## [Exercise aim]
Select from the data all lines with the word "China".

## [Data for this exercise]

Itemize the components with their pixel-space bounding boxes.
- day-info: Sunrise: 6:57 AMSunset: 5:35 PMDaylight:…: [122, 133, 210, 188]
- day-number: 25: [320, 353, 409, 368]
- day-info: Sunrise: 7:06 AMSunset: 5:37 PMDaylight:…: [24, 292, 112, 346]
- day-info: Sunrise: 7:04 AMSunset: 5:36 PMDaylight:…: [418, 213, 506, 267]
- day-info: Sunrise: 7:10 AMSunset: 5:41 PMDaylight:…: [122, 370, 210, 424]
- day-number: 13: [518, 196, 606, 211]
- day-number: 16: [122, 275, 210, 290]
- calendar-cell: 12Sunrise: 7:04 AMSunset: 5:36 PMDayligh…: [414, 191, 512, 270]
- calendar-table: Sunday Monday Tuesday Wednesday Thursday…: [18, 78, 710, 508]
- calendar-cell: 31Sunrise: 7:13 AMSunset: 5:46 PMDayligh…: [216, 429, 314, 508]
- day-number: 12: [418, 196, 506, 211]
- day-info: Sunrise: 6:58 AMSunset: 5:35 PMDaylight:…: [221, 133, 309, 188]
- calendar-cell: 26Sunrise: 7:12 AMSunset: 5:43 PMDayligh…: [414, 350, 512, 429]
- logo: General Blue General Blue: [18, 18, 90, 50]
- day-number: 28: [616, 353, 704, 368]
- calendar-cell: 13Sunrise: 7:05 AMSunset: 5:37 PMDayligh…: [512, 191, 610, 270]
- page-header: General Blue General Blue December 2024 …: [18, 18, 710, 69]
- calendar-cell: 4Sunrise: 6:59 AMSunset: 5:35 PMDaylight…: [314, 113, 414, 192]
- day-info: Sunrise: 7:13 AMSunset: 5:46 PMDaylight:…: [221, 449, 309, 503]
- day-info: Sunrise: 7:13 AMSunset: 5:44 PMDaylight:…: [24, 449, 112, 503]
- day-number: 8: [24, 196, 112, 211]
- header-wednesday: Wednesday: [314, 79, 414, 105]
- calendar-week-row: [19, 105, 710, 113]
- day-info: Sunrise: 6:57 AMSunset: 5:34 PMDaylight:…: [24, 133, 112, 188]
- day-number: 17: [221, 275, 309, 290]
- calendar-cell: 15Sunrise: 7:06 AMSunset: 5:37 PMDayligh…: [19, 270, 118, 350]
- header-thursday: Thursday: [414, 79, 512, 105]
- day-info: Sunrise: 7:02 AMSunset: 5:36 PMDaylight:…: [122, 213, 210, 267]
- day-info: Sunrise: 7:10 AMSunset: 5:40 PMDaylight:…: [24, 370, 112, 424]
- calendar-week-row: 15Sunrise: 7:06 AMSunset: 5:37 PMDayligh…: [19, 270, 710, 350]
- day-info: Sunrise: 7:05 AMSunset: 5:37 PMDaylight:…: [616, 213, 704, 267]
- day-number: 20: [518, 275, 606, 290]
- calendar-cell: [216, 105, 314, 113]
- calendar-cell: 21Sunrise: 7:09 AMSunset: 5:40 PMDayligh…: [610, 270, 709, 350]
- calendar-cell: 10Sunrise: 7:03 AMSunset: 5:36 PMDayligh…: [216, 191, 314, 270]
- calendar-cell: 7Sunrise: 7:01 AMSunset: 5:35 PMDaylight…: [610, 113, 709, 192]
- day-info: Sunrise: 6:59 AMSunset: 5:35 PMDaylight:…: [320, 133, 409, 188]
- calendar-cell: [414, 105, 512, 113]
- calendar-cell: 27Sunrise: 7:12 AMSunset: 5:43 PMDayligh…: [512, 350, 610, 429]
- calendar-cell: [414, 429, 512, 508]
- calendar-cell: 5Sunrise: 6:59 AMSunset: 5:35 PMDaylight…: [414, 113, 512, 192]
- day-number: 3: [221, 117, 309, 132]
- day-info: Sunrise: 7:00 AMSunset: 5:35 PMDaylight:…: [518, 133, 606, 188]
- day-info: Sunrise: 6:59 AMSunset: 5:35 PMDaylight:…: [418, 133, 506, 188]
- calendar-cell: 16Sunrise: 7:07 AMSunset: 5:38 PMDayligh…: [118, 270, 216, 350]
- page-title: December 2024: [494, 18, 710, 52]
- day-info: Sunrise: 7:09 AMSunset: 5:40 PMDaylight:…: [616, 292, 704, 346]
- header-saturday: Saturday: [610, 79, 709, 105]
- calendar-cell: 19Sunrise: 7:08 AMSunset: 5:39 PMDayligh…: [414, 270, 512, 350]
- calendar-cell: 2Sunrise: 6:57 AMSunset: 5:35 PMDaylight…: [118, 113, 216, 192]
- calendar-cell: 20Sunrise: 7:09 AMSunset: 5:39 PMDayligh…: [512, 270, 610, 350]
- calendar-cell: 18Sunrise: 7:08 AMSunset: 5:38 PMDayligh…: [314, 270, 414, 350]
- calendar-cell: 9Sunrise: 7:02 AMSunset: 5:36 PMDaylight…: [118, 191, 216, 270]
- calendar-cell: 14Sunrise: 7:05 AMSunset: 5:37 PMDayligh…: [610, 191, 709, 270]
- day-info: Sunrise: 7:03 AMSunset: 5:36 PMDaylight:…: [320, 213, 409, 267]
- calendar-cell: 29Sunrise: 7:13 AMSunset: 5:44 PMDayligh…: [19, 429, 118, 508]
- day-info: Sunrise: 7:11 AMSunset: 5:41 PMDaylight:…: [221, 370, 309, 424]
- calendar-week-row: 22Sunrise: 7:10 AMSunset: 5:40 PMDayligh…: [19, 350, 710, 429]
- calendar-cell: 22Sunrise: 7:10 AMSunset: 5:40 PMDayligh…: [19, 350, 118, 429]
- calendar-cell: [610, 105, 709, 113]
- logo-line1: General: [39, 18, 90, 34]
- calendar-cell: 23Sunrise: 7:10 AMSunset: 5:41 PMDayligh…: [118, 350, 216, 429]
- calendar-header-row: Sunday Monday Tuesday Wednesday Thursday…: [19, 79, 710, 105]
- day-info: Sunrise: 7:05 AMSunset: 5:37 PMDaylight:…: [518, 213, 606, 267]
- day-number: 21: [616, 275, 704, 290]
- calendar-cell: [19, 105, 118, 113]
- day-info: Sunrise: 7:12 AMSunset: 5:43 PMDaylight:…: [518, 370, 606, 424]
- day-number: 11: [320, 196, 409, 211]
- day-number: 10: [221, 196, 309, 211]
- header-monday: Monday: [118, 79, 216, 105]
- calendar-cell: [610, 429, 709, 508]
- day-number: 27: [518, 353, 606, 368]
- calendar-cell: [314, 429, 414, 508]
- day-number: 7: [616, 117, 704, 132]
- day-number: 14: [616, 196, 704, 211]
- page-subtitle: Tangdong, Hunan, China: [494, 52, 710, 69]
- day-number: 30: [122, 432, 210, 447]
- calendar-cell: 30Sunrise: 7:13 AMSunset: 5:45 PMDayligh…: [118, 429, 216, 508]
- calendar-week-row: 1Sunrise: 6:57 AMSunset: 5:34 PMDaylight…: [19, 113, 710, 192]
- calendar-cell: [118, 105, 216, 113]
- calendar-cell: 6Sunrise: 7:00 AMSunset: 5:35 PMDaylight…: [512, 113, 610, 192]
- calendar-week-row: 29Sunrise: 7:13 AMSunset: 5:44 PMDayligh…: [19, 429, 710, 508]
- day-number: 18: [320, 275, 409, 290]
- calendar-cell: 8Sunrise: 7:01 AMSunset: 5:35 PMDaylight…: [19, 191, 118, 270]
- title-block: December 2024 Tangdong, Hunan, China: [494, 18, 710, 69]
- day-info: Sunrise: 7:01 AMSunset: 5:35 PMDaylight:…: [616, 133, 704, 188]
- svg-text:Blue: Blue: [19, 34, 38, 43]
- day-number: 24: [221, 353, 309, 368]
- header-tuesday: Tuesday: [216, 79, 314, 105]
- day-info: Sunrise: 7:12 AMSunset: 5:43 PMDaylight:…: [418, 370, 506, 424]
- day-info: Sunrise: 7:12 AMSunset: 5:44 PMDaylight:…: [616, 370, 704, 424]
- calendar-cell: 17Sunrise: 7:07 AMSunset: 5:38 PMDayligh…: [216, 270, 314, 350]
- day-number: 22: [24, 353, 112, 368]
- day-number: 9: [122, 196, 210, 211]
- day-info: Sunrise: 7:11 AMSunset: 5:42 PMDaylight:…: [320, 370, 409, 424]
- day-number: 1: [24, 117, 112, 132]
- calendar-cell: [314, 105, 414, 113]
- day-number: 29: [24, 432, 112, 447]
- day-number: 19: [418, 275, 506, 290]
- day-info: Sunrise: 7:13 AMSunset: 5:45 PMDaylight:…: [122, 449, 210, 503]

## [Expected answer]
- page-subtitle: Tangdong, Hunan, China: [494, 52, 710, 69]
- title-block: December 2024 Tangdong, Hunan, China: [494, 18, 710, 69]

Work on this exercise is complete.